» **Your assignment**
Write out the records in full, exactly as given, but without the images.

» **Material for this task**

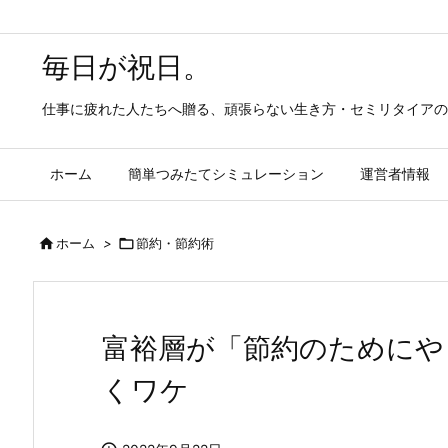
毎日が祝日。
仕事に疲れた人たちへ贈る、頑張らない生き方・セミリタイアの
ホーム
簡単つみたてシミュレーション
運営者情報

ホーム
>

節約・節約術
富裕層が「節約のためにや
くワケ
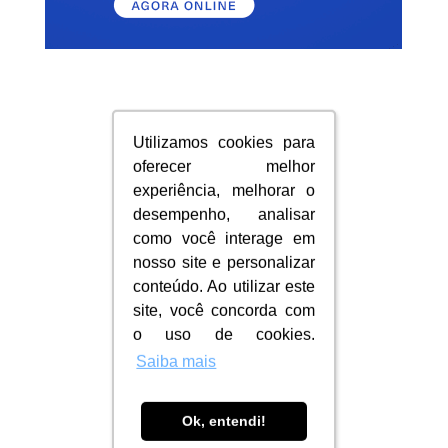
Utilizamos cookies para
Utilizamos cookies para
oferecer melhor
oferecer melhor
experiência, melhorar o
experiência, melhorar o
desempenho, analisar
desempenho, analisar
como você interage em
como você interage em
nosso site e personalizar
nosso site e personalizar
conteúdo. Ao utilizar este
conteúdo. Ao utilizar este
site, você concorda com
site, você concorda com
o uso de cookies.
o uso de cookies.
Saiba mais
Saiba mais
Ok, entendi!
Ok, entendi!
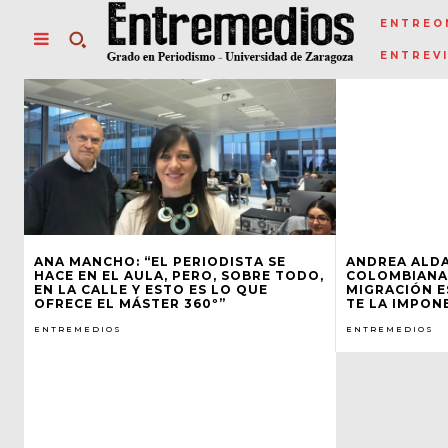
ENTREO
ENTREV
ANA MANCHO: “EL PERIODISTA SE
ANDREA ALDA
HACE EN EL AULA, PERO, SOBRE TODO,
COLOMBIANA
EN LA CALLE Y ESTO ES LO QUE
MIGRACIÓN E
OFRECE EL MÁSTER 360º”
TE LA IMPON
ENTREMEDIOS
ENTREMEDIOS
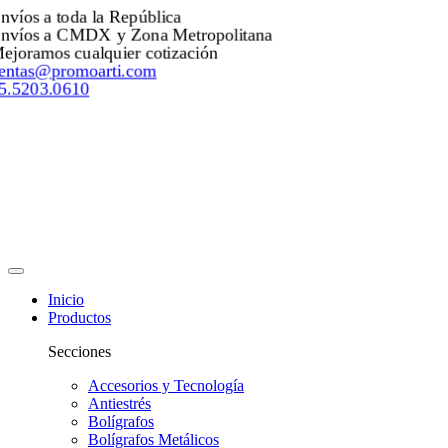
Envíos a toda la República
Envíos a CMDX y Zona Metropolitana
Mejoramos cualquier cotización
ventas@promoarti.com
55.5203.0610
Inicio
Productos
Secciones
Accesorios y Tecnología
Antiestrés
Bolígrafos
Bolígrafos Metálicos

» **Written response**
毎日が祝日。
仕事に疲れた人たちへ贈る、頑張らない生き方・セミリタイアの
ホーム
簡単つみたてシミュレーション
運営者情報

ホーム
>

節約・節約術
富裕層が「節約のためにや
くワケ
Utilizamos cookies para
Utilizamos cookies para
oferecer melhor
oferecer melhor
experiência, melhorar o
experiência, melhorar o
desempenho, analisar
desempenho, analisar
como você interage em
como você interage em
nosso site e personalizar
nosso site e personalizar
conteúdo. Ao utilizar este
conteúdo. Ao utilizar este
site, você concorda com
site, você concorda com
o uso de cookies.
o uso de cookies.
Saiba mais
Saiba mais
Ok, entendi!
Ok, entendi!
ENTREO
ENTREV
ANA MANCHO: “EL PERIODISTA SE
ANDREA ALDA
HACE EN EL AULA, PERO, SOBRE TODO,
COLOMBIANA
EN LA CALLE Y ESTO ES LO QUE
MIGRACIÓN E
OFRECE EL MÁSTER 360º”
TE LA IMPON
ENTREMEDIOS
ENTREMEDIOS
Envíos a toda la República
Envíos a CMDX y Zona Metropolitana
Mejoramos cualquier cotización
ventas@promoarti.com
55.5203.0610
Inicio
Productos
Secciones
Accesorios y Tecnología
Antiestrés
Bolígrafos
Bolígrafos Metálicos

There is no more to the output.